* * *
"Из откровений Попцова мы узнали, что "Ельцин — стыдливый человек". Его, Попцова, спросили, отчего у вас скрипят сапоги? Он ответил: "Сапоги скрипят, половицы скрипят… от возложенных на нас тяжестей". Его спросили: "Вы расстались с комсомолом?" — "Я был там белой вороной". (Бывший секретарь обкома. Двадцать лет редактировал комсомольский журнал.) Фарисей в каждом слове".
* * *
"Устроили сучью жизнь, а ещё хотят, чтобы их любили. Унизили мозг нации, её цвет и дух, но возвеличили карманника, бродягу и мошенника, любимых героев Максима Горького, а самого писателя спихнули с пьедестала, чтобы казаться вровень. Новые челкаши козыряют в тройках и цилиндрах, бесстыдно усевшись на нашу шею".
* * *
"Старовойтова с Козыревым выводят Ельцина на смотрины, как хазарского
кагана. Поп-расстрига Глеб Якунин машет сзади латынским крыжом — то ли насылает бесов, то ли гонит Ельцина перед собою, как неверного. У "бабушки русской демократии" на лице глуповатая жирная улыбка перезревшей институтки, испытавшей первый грех.
Все запряжены в одни оглобли и покорно идут".
* * *
"Горби вылинял, как побитый молью песец-крестоватик…"
* * *
"Ельцин со словами любви к России намыливает верёвку и затягивает её на шее народа со своей целлулоидной улыбкой идиота. Как я и предсказывал год тому, очередной переворот будет в 93-м году. Он и случился. Это переворот наглых и циничных, пошлых интернационалистов-космополитов, презирающих Бога…"
* * *
"На экране скопческое, с проваленным тонким ртом лицо поэтессы Риммы Казаковой. Желая унизить, читает скверные стихи о генерале с фашистскими усиками (о Макашове), что, не жалея жизни своей, пошёл на защиту чести русского народа. А сама и в подметки ему не годится".
* * *
"Оскоцкий, похожий на недотыкомку, пригорбленный, с огромной головой карлы и короткими ручками, сложенными на столе, пытается играть роль услужливого палача, подталкивает Ельцина к жестокости и немедленной расправе. Как все они жаждут крови, вопия при этом о слезе ребенка.
Мелкий народишко сгрудился в подворотне Ельцина и лает усердно на Россию, чувствуя силу барской руки.
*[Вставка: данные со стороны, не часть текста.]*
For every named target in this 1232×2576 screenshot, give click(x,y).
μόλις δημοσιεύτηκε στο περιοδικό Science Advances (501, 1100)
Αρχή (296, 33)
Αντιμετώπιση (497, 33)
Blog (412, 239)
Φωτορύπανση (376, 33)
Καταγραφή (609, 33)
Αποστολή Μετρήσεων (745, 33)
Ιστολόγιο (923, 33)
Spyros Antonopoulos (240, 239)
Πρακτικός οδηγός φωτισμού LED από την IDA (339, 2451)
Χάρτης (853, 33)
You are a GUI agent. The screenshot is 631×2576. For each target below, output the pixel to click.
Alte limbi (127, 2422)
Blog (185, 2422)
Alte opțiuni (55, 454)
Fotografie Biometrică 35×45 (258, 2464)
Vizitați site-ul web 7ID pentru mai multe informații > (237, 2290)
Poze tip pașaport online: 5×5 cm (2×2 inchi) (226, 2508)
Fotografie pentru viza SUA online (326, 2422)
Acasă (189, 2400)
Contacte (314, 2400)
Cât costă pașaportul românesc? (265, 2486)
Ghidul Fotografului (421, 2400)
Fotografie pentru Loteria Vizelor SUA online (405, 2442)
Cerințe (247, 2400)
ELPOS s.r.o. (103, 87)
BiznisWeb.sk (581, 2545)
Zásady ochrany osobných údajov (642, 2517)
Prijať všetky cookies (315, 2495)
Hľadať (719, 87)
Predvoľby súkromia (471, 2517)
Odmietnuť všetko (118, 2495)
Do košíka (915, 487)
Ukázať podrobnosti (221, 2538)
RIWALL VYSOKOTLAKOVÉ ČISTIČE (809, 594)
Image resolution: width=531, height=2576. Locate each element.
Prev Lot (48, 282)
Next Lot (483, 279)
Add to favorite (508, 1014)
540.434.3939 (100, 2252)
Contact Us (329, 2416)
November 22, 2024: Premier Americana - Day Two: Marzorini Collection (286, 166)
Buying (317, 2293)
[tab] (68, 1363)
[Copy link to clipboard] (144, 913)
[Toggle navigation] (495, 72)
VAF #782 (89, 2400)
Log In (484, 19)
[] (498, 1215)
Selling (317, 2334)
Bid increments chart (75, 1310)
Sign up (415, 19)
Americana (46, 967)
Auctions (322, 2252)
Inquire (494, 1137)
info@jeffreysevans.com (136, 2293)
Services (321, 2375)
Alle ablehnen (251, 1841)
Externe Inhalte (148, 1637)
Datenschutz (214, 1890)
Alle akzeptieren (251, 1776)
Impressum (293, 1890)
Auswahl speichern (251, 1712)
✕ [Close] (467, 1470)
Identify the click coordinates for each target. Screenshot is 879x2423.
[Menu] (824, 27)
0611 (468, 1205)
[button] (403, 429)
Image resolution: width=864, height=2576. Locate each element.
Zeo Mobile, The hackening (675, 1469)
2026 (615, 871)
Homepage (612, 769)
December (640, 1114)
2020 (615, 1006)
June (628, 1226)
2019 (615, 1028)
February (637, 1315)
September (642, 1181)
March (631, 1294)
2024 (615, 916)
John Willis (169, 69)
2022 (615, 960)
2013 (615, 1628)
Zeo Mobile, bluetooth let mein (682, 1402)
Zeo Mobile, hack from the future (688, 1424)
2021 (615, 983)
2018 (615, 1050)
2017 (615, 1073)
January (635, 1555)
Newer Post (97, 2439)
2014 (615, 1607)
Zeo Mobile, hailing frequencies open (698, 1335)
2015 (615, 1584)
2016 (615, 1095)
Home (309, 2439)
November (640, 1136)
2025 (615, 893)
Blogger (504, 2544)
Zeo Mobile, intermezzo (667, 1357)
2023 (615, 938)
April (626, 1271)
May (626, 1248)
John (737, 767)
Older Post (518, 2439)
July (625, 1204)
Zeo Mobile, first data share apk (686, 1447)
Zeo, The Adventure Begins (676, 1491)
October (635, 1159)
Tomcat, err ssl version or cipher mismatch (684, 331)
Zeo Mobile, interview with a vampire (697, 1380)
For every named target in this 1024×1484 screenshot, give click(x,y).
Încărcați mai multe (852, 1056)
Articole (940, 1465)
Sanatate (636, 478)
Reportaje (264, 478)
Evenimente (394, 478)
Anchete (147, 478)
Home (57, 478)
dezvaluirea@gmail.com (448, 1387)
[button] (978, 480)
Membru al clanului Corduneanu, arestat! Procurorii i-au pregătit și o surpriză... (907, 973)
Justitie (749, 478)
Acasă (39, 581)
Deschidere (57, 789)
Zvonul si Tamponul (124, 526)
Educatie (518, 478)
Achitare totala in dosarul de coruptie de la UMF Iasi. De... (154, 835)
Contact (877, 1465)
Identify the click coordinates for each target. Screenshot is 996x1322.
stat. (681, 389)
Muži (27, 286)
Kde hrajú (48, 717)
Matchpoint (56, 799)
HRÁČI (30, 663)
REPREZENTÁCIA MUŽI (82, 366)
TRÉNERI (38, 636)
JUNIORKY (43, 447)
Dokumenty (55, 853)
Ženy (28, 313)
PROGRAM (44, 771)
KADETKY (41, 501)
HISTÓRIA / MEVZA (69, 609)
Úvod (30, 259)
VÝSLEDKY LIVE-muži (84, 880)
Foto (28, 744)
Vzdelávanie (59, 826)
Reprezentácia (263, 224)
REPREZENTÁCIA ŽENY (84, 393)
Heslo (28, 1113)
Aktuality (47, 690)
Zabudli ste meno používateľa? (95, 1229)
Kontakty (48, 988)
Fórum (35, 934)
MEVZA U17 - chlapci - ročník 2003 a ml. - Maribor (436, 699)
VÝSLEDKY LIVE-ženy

Жалкие тварные люди… "
* * *
Вот и октябрь на дворе. Скоро Покров. Прежде девки пололи снежок и припевали: "Батюшка Покров, покрой землю снежком, а меня женишком". Обычно в предзимье всё в природе цепенеет: закаты багровы, лужи латунны, дальние леса лиловы, небо к ночи искристо, звезды наливные, плутовато подмигивают, и Большая Медведица, как дворная собачонка, дежурит в небе над коньком моей крыши. К этому времени березняки тускло выжелтятся, поблекнут, как старые ризы, изредятся, обветшают — дырка на дырке. Вот со дня на день полыхнет ветер-ли-стобой, разденет берёзы донага, сдерёт с них последнюю ветхую сорочку, — и здравствуй, обжорная русская зима!
… А нынче на удивление долго тепло стоит, и пока не пахнет снегами, леса в золоте, у крыльца уж который день вьётся бабочка-траурница, похожая на цыганку-вещунью, колдовски подглядывает за мною чёрными глазами, тонкой кистью написанными на шелке крыльев. Кыш, вещунья, уноси с собою дурные вести!
Картошка давно прибрана, спущена в подполье, над поспевшими расхристанными капустными кочанами резвятся стайки белых капустниц, без устали плодящих червие. Вот и крапивница залетела в баню, плещется крылами на задымленном стекле, наводит шуму и беспокойства дремотному суровому хозяину-бан-нушке. Прежде Покров — большой престольный праздник, неделю гульба; столом-то гостевым хвалились, зазывали в дом друг по дружке, де, пьян не пьян, да в гости к нам. Нынче тишина на деревне, и ничто не сулит гульбы: ни ты в гости, ни к тебе за стол — боятся христовенькие объесть, да и нечем угостить.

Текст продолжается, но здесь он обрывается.